In den bisherigen zwei Tagen fanden sich keine Amphibien in den Eimern, da die angekündigten Niederschläge bei uns nicht eintrafen und das Gelände für eine einsetzende Wanderung zu trocken war.
Dafür fanden in den zurückliegenden Tagen umfangreiche Reparaturen des Amphibienzaunes statt. Schäden durch Windbruch, Schneeräumdienst und Gländedeformationen haben dem Amphibienzaun teilweise stark zugesetzt. So mussten Elemente ausgetauscht, gerichtet oder stabilisiert werden. Insgesamt wurden rund 25 Arbeitsstunden von den Helfern geleistet.

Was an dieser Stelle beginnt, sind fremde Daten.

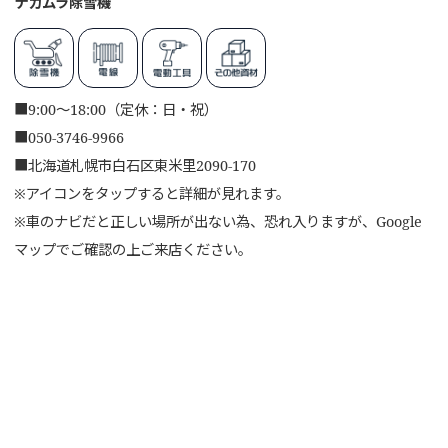
ナカムラ除雪機
■
9:00～18:00（定休：日・祝）
■
050-3746-9966
■
北海道札幌市白石区東米里2090-170
※アイコンをタップすると詳細が見れます。
※車のナビだと正しい場所が出ない為、恐れ入りますが、Google
マップでご確認の上ご来店ください。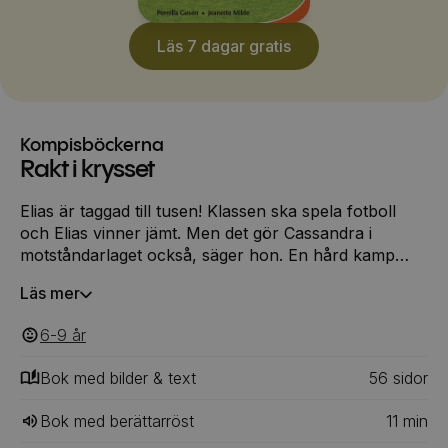
Läs 7 dagar gratis
Kompisböckerna
Rakt i krysset
Elias är taggad till tusen! Klassen ska spela fotboll
och Elias vinner jämt. Men det gör Cassandra i
motståndarlaget också, säger hon. En hård kamp
väntar på planen.
Läs mer
6-9
‎‎ år
Bok med bilder & text
56
‎‎ sidor
Bok med berättarröst
11
min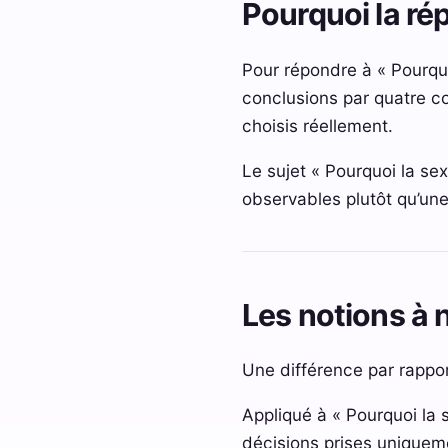
Pourquoi la r
Pour répondre à « Pourquo
conclusions par quatre co
choisis réellement.
Le sujet « Pourquoi la sex
observables plutôt qu’une
Les notions à 
Une différence par rappo
Appliqué à « Pourquoi la 
décisions prises uniqueme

Zweite Woche vom 07.02. - 13.02.2011
Zurückgehende Temperaturen bis - 4° C in der Nacht und weiterhin trockene Witterung verhinderten bis zum Freitag jegliche Wanderaktivitäten. In der Nacht zum Freitag setzte Regen ein und es stiegen die Temperaturen nachts bis auf 8° C an. Am Freitag fanden sich dann endlich die ersten Amphibien in den Eimern. Das Wetter hielt so für zwei Tage an und wir konnten bis zum Sonntag rund 60 Amphibien übersetzen.

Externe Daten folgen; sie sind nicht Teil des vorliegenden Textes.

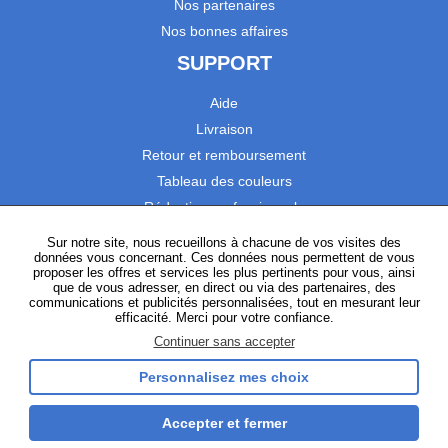
Nos partenaires
Nos bonnes affaires
SUPPORT
Aide
Livraison
Retour et remboursement
Tableau des couleurs
Réduction professionnels
Catalogues
Sur notre site, nous recueillons à chacune de vos visites des
données vous concernant. Ces données nous permettent de vous
Satisfaction Clients
proposer les offres et services les plus pertinents pour vous, ainsi
que de vous adresser, en direct ou via des partenaires, des
communications et publicités personnalisées, tout en mesurant leur
SUIVEZ-NOUS
efficacité. Merci pour votre confiance.
Continuer sans accepter
Personnalisez mes choix
Instagram
TikTok
Facebook
YouTube
LinkedIn
Accepter et fermer
Gestion des cookies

Dritte Woche vom 14.02. - 20.02.2011
Lediglich am Dienstag und am Mittwoch konnten wir sieben Kröten, 8 Gras- und 2 Teichfrösche übersetzen, danach bewegten sich die Nachttemperaturen um den Gefrierpunkt. Diese Wetterlage dauerte bis zum Wochenende an und es erlahmten jegliche Wanderaktivitäten bei den Amphibien.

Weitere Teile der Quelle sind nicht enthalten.